NHSN Definitions for CLABSI: Preventing the Unpreventable?

There is a nice Concise Communication in the May issue of ICHE out of the University of Michigan (Go Blue). The investigators were interested in the specificity of NHSN CLABSI definitions in their Critical Care Medicine Unit (CCMU) and their SICU during the period after implementation of CLABSI bundles. They excluded from review BSIs that were determined to be central line-related BSIs (CLRBSI) since they required positive cath-tip cultures or differential time to positivity. They then had all CLABSIs, as determined by unit-designated infection preventionists using NHSN definitions, reviewed further by two non-blinded ID physicians.

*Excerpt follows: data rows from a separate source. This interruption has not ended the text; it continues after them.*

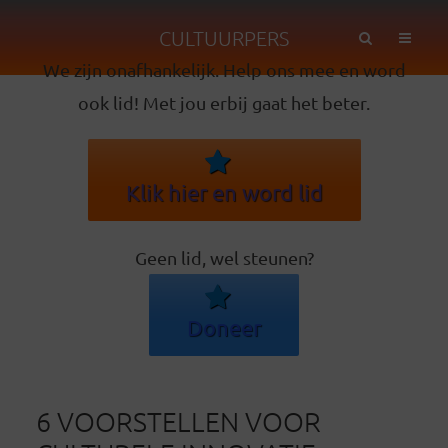
CULTUURPERS
We zijn onafhankelijk. Help ons mee en word
ook lid! Met jou erbij gaat het beter.
Klik hier en word lid
Geen lid, wel steunen?
Doneer
6 VOORSTELLEN VOOR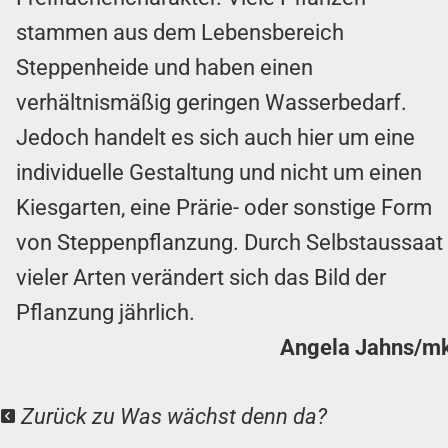
stammen aus dem Lebensbereich
Steppenheide und haben einen
verhältnismäßig geringen Wasserbedarf.
Jedoch handelt es sich auch hier um eine
individuelle Gestaltung und nicht um einen
Kiesgarten, eine Prärie- oder sonstige Form
von Steppenpflanzung. Durch Selbstaussaat
vieler Arten verändert sich das Bild der
Pflanzung jährlich.
Angela Jahns/m
Zurück zu Was wächst denn da?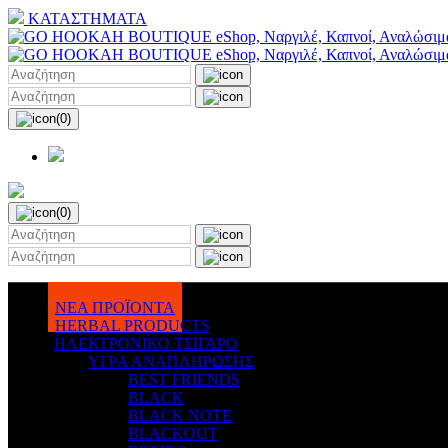
ΚΑΤΑΣΤΗΜΑΤΑ
(0)
(0)
ΝΕΑ ΠΡΟΪΟΝΤΑ
HERBAL PRODUCTS
ΗΛΕΚΤΡΟΝΙΚΟ ΤΣΙΓΑΡΟ
ΥΓΡΑ ΑΝΑΠΛΗΡΩΣΗΣ
BEST FRIENDS
BLACK
BLACK NOTE
BLACKOUT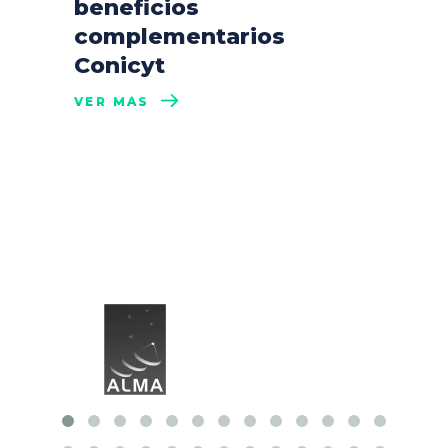
beneficios
complementarios
Conicyt
VER MÁS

To cut to the chase, since this post shouldn't be longer than the original concise communication, there were 30 non-secondary BSIs in the CCMU, 10 were CLRBSI and 20 were CLABSI. Of the 20 CLABSI, 9 (45%) were considered to have central line sources, 9 were considered contaminated blood cultures and 2 were considered transient post-op BSIs. Of the 8 non-secondary BSIs in the SICU, there were no CLRBSI and 5 (63%) were intra-abdominal sources and 1 unknown non central-line source leaving 2 confirmed CLABSI. Thus, of the original 38 IP-reported CLABSIs in the two ICUs, ID physicians confirmed 21, leaving them with an positive predictive value of 55%; close to flipping a coin.

Now, I didn't read the discussion section of the paper (who has the time!), however, since they only looked at IP determined CLABSIs they can't report sensitivity or specificity; in fact they didn't calculate the PPV, I did that. Given that so many CLABSIs appeared to be contaminated blood cultures, efforts could now be directed to preventing those, but the clinical benefit to the patient would likely be small apart from a few avoiding unnecessary antibiotic exposure. Efforts spent limiting those non-BSI CLABSIs, I suspect will be undertaken since we all have to get to zero. It's just sad that those efforts won't help our patients.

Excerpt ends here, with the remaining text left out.